Yesterday, the issue of separation of the powers of state was raised in Parliament when President Zuma suggested that the judiciary should not interfere with policy decisions taken by the executive, and that it was the sole discretion of the executive to decide on government policy.
However, if executive action infringes on the Constitution in any way, recourse can and must be sought through the courts.
Yesterday in Parliament, I referred to an address given by Chief Justice Ngcobo at UCT last year, during which he postulated the concept of constitutional dialogue between the three branches of state. He said that this should be the defining feature of the distinct South African doctrine of the separation of the powers.
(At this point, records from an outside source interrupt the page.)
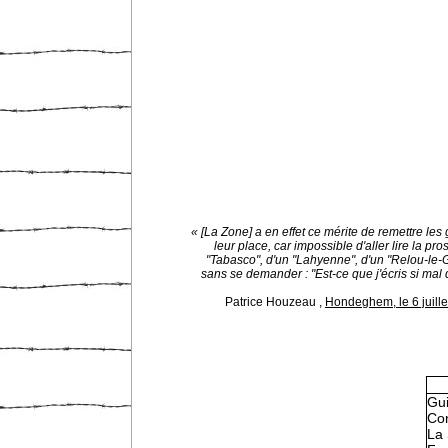
« [La Zone] a en effet ce mérite de remettre les
leur place, car impossible d'aller lire la pro
"Tabasco", d'un "Lahyenne", d'un "Relou-le
sans se demander : "Est-ce que j'écris si mal
Patrice Houzeau
,
Hondeghem, le 6 juill
Gu
Con
La 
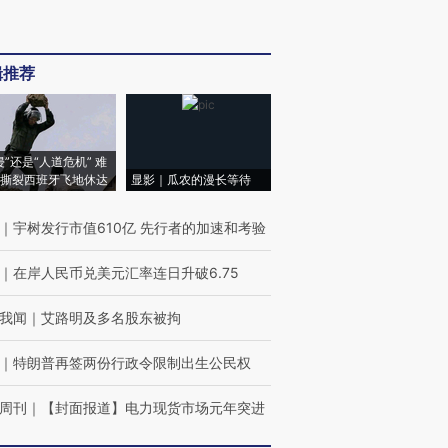
辑推荐
侵”还是“人道危机” 难
撕裂西班牙飞地休达
显影｜瓜农的漫长等待
｜
宇树发行市值610亿 先行者的加速和考验
｜
在岸人民币兑美元汇率连日升破6.75
我闻
｜
艾路明及多名股东被拘
｜
特朗普再签两份行政令限制出生公民权
周刊
｜
【封面报道】电力现货市场元年突进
In his view, criticisms directed at the judiciary from time to time, usually triggered by a judgement perceived to stray onto another branch's turf, miss the point that a certain tension is to be expected when the Constitution assigns each branch its role, but contemplates some encroachment of one upon the other.
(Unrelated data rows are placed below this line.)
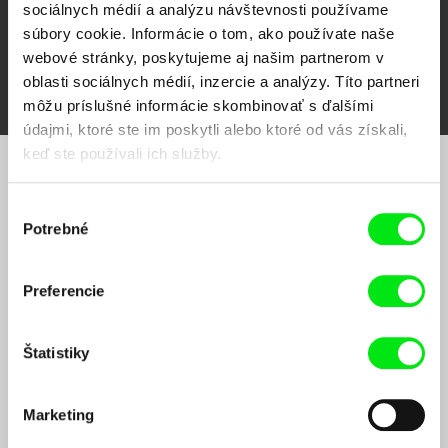
sociálnych médií a analýzu návštevnosti používame
súbory cookie. Informácie o tom, ako používate naše
webové stránky, poskytujeme aj našim partnerom v
FIDMarseille
Ji.hlava IDFF
Visions du Réel
oblasti sociálnych médií, inzercie a analýzy. Títo partneri
môžu príslušné informácie skombinovať s ďalšími
údajmi, ktoré ste im poskytli alebo ktoré od vás získali,
keď ste používali ich služby.
Chcete byť pravidelne informovaní o našom
Výber
filmovom programe?
Potrebné
súhlasu
Preferencie
Štatistiky
Odoslaním registrácie k Newsletteru súhlasím so zasielaním obchodných oznámení
Marketing
elektronickými prostriedkami a súvisiacim spracovaním osobných údajov na účely
zasielania newsletteru Doc-Air Distribution s.r.o. a potvrdzujem, že som si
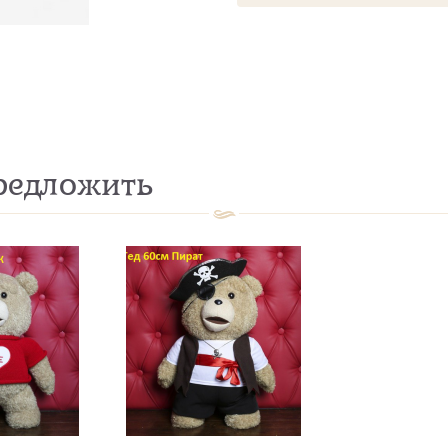
едложить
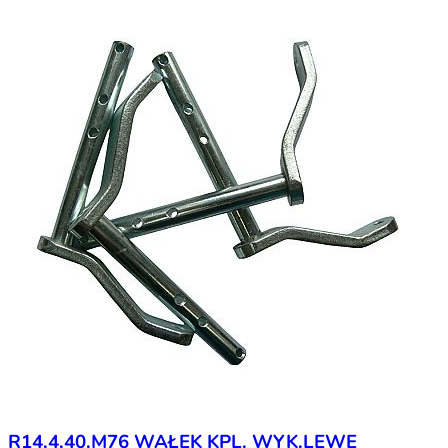
R14.4.40.M76 WAŁEK KPL. WYK.LEWE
The president yesterday reiterated the remarks he made at the July Judicial Conference on the encroachment of one branch of state on the terrain of the other. At that conference, Judge Arthur Chaskalson said that he saw no assault on the judiciary in the remarks. I say, as Judge Ngcobo does, that tension must not necessarily be seen as conflict.
However, we will approach the courts whenever our constitutional rights are at issue, and it was beneath the President and the House of Assembly to suggest that we do so when we cannot win elections.
Judge Ngcobo has said that dialogue should aim to harmonise relations in the structural unit built by the Constitution to keep it from falling apart. While I believe that putting this harmonisation in the framework of cooperative governance is taking a good thing too far, I think that the concept of constitutional dialogue will be one of his great legacies.